→ Supplied data
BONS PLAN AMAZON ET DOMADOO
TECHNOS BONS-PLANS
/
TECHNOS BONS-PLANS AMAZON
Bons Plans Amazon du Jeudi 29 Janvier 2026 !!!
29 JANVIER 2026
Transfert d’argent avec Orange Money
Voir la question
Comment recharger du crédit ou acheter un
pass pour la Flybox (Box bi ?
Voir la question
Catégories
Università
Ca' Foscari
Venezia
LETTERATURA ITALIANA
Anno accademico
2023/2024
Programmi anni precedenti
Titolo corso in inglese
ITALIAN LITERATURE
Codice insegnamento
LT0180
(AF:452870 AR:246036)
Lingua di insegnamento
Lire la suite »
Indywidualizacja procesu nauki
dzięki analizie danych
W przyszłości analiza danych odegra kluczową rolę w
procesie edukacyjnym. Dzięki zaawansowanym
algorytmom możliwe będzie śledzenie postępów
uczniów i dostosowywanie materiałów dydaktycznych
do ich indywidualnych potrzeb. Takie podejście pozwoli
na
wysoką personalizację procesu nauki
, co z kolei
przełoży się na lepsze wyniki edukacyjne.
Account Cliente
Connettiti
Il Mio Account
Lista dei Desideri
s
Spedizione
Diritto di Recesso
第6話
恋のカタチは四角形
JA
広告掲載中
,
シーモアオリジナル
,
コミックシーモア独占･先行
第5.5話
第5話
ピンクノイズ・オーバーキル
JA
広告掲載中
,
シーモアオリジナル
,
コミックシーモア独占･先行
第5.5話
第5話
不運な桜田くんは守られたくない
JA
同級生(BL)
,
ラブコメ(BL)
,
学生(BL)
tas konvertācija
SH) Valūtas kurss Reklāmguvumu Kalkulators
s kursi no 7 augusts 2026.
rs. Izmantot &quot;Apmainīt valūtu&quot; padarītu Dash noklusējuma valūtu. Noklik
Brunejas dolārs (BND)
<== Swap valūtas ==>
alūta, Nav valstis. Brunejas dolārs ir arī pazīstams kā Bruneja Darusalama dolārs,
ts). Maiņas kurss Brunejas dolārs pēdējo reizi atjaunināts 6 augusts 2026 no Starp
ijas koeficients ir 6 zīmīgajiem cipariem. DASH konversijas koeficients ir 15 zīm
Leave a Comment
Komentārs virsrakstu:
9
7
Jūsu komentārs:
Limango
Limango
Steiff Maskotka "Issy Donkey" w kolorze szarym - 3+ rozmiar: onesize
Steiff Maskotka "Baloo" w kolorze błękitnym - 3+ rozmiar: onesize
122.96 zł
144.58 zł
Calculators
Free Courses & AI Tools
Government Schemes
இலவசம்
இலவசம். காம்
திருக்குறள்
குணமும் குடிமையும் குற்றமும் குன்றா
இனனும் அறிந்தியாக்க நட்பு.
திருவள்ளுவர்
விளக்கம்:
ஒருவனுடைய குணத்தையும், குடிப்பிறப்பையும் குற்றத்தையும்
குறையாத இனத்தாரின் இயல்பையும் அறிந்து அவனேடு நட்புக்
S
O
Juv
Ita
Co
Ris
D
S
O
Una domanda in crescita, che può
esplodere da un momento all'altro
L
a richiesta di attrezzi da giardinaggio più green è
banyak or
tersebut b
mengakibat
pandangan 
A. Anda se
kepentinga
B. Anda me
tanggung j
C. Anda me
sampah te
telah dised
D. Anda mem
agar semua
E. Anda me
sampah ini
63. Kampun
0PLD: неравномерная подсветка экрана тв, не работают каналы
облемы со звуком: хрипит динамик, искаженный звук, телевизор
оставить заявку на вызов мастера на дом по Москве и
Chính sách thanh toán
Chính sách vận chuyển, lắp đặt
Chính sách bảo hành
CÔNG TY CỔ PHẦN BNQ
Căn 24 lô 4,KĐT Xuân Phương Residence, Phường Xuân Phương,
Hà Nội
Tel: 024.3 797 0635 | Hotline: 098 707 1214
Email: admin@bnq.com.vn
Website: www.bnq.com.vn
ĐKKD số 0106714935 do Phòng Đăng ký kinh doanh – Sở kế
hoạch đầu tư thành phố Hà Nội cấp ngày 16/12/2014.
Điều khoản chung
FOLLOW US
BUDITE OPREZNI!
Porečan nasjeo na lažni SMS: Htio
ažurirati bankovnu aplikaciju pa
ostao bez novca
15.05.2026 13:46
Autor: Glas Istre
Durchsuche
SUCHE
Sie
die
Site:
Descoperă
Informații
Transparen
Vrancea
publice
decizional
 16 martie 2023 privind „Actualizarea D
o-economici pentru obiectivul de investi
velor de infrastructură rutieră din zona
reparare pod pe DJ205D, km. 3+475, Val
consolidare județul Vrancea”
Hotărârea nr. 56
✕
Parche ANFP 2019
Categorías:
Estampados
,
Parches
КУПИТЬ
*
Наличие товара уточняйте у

→ What this task involves
Your answer should be the lines of the records that hold the string "TECHNOS".

→ Answer
TECHNOS BONS-PLANS
TECHNOS BONS-PLANS AMAZON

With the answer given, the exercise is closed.